Searches and Matching
sal/algo/search.h
bin_search | binary search on ordered sequence |
intersection | set of common elements among a set of sets |
select | order selection of ith smallest element from unsorted sequence |
sub_match | search for occurance of a substring inside a larger string |
lc_subseq | longest common subsequence between 2 sequences |
lc_subseq_len | length of longest common subsequence between 2 sequences |
lc_substr | longest common substring using a Suffix array |
Suffix_array | efficient data structure for indexing large texts |
---|
Binary search ¶
Declaration
template <typename Iter, typename T, typename Cmp> // special comparator requires less and eq methods, can compare cross types
Iter bin_search(Iter begin, Iter end, const T& key, Cmp cmp);
// no given comparator overload uses std::less
template <typename Iter, typename T>
Iter bin_search(Iter begin, Iter end, const T& key);
// convenience overload for containers
template <typename Sequence, typename T>
typename Sequence::iterator bin_search(const Sequence& c, const T& key);
Parameters
begin | iterator pointing to the first sequence element |
end | iterator pointing to one past the last sequence element |
key | value to find; should be an argument to cmp.eq and cmp.less |
cmp | comparator that should supply bool less(T,T) and bool eq(T, T) |
Example
std::vector<int> seq {1,3,12,14,15,18,20};
// bin_search assumes sequence is in order and elements are comparable
bin_search(seq.begin(), seq.end(), 12);
// iterator to element 12
bin_search(seq.begin(), seq.end(), 17);
// iterator seq.end()
Discussion
A fundamental algorithm used because of its Θ(lg(n))
time complexity (n is sequence length).
This is in comparsion to linear sort, which has Θ(n)
time complexity. As expected, this
lg(n) performance is due to reducing the problem size to half each run through the Divide and Conquer strategy.
Each iteration compares the median value against the target, relying on the sorted property to eliminate the
half that is on the opposite side of the target relative to the median.

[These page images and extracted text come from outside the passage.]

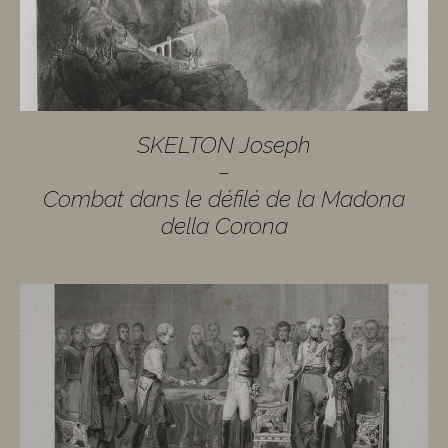
SKELTON Joseph
–
Combat dans le défilé de la Madona
della Corona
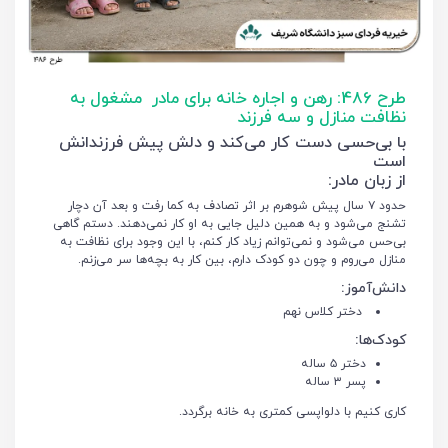
طرح 486: رهن و اجاره خانه برای مادر مشغول به
نظافت منازل و سه فرزند
با بی‌حسی دست کار می‌کند و دلش پیش فرزندانش
است
از زبان مادر:
حدود ۷ سال پیش شوهرم بر اثر تصادف به کما رفت و بعد آن دچار
تشنج می‌شود و به همین دلیل جایی به او کار نمی‌دهند. دستم گاهی
بی‌حس می‌شود و نمی‌توانم زیاد کار کنم، با این وجود برای نظافت به
منازل می‌روم و چون دو کودک دارم، بین کار به بچه‌ها سر می‌زنم.
دانش‌آموز:
دختر کلاس نهم
کودک‌ها:
دختر ۵ ساله
پسر ۳ ساله
کاری کنیم با دلواپسی کمتری به خانه برگردد.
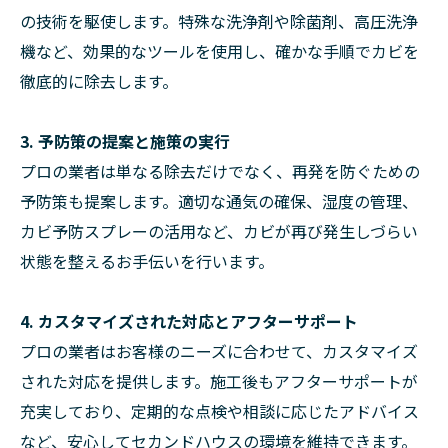
の技術を駆使します。特殊な洗浄剤や除菌剤、高圧洗浄
機など、効果的なツールを使用し、確かな手順でカビを
徹底的に除去します。
3. 予防策の提案と施策の実行
プロの業者は単なる除去だけでなく、再発を防ぐための
予防策も提案します。適切な通気の確保、湿度の管理、
カビ予防スプレーの活用など、カビが再び発生しづらい
状態を整えるお手伝いを行います。
4. カスタマイズされた対応とアフターサポート
プロの業者はお客様のニーズに合わせて、カスタマイズ
された対応を提供します。施工後もアフターサポートが
充実しており、定期的な点検や相談に応じたアドバイス
など、安心してセカンドハウスの環境を維持できます。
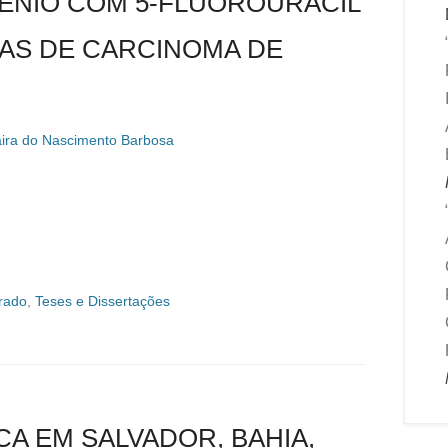
ÊNIO COM 5-FLUOROURACIL
AS DE CARCINOMA DE
ira do Nascimento Barbosa
rado
,
Teses e Dissertações
CA EM SALVADOR, BAHIA,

Some pitfalls to binary search are 1. it requires random access to the entire sequence, which implies
- the entire sequence need to be loaded in memory (or disk access will slow it down dramatically), and for
Intersection ¶
Declaration
template <typename Sequence>
unordered_set<typename Sequence::value_type> intersection(const set<Sequence>& s);
Parameters
s | set of sequences from which the intersection should be taken on |
Example
std::vector<int> seq {1,3,12,14,15,18,20};
std::vector<int> seq2 {1,3,5,6,7,8,20,32};
std::vector<int> seq3 {2,3,6,9,20,32,45,55};
intersection(std::set<vector<int>>{seq, seq2, seq3});
// unordered_set {3, 20} (elements shared by all 3 sequences)
Discussion
Optimal with time complexity O(n)
(n is total sum of sequence elements).
In the worst case, each element will be looked at if all elements are shared.
This algorithm, like many other element matching ones, is based on hashtable lookups, which
give average O(1)
complexity. For known value ranges that's uniquely mappable to natural numbers,
such as language alphabet, a fixed size array could be used with the value's number value as the hash.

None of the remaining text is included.